でも、こういう顔を見るのが久しぶりで、少しだけ安心してしまう自分もいた。
「来るなって言ったの、そっちだろ」
元同僚が壁にもたれたまま言う。
「……言った」
「会う必要ない、とか」
「……言った」
「ひでぇな」
笑っているくせに、少しだけ傷ついた声だった。
妖精は胸の奥がちくりと痛む。
「……だって」
「ん?」
「お姫様と、恋人なんだと思って」
元同僚の顔が止まる。
「……は?」
「手、繋いでたし」
数秒の沈黙。
やがて元同僚は片手で顔を覆った。
「……なんだよ」
「え」
「あれ仕事。
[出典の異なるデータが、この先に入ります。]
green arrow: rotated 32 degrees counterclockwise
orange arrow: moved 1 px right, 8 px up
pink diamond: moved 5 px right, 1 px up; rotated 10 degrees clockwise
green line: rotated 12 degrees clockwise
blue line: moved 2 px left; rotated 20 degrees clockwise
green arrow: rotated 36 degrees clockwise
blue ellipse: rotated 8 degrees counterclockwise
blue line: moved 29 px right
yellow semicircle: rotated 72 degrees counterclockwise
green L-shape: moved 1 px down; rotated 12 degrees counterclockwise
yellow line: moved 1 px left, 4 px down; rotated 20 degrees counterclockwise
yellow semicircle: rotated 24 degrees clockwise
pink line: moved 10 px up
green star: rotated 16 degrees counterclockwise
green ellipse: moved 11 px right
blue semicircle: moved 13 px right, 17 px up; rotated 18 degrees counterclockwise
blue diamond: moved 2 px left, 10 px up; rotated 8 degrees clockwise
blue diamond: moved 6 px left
恋人のフリ」
頭の中が真っ白になる。
じゃあ、自分は何を見て、何を勝手に諦めていたんだろう。
「お前さぁ……」
元同僚が呆れたように笑う。
「それで避けてたの?」
「……だって、諦めなきゃって」
「諦めるって、何を?」
その言い方に、胸がうるさくなる。
何か返したいのに、言葉が出てこない。
そのとき。
「おーい、誰かいるか?」
通路の向こうから、別の騎士の声がした。
元同僚の表情が変わる。
「やべ」
妖精の手首を掴む。
「ちょ、ちょっと」
「静かにしろ」
そのまま石壁の陰へ引き込まれた。
狭い。
背中が壁につく。
目の前に元同僚の胸元。
近すぎて、息が止まりそうだった。
足音が近づいてくる。
妖精は小声で抗議する。
「……近い」
「我慢しろ」
「無理」
「声でかい」
「そっちが――」
言い終わる前に、唇が塞がれた。
一瞬、何が起きたのか分からなかった。
やわらかい感触。
熱。
元同僚の手が肩を押さえている。
足音が遠ざかっていく。
それでも、妖精は動けなかった。
やがて唇が離れる。
二人同時に固まった。
元同僚が、ものすごくゆっくり瞬きをする。
「……え」
妖精の声も、同じだった。
元同僚は自分の口元を押さえた。
「……俺、今なんでこれした?」
「知らない!」
真っ赤になって言い返すと、元同僚は数秒黙った。
それから、妙に真面目な顔になる。
「……あー」
空を見た。
「そっか」
「……何?」
元同僚は妖精を見る。
さっきまでの軽さが、少しだけ消えていた。
「俺、お前のこと……」
妖精の心臓が、今日一番大きな音を立てた。
「……好き、みたいだ」
「……嘘」
「嘘じゃねーよ!」
少しだけ、間。
「……本当?」
「……ああ」
妖精は、すぐに言葉が出なかった。
ほんの少しだけ、距離が近いまま動けなかった。
ーー
朝。
扉のベルが鳴る。
妖精が顔を上げると、元同僚だった。
いつもの顔で、いつものように棚を見る。
「丸パンある?」
「そこ」
ぶっきらぼうに答える。
元同僚は丸パンをひとつ取り、代金を置いた。
それでも、帰る気配はない。
妖精の顔をじっと見る。
「……何」
「……いや」
元同僚は少し笑った。
「今日も綺麗だなって」
妖精の顔が一気に赤くなる。
それを見て、満足そうに笑った。
「じゃあな」
扉のベルが鳴る。
昨日までと同じ朝。
なのに、胸の奥だけが、少し違っていた。
その理由は、まだ言葉にできなかった。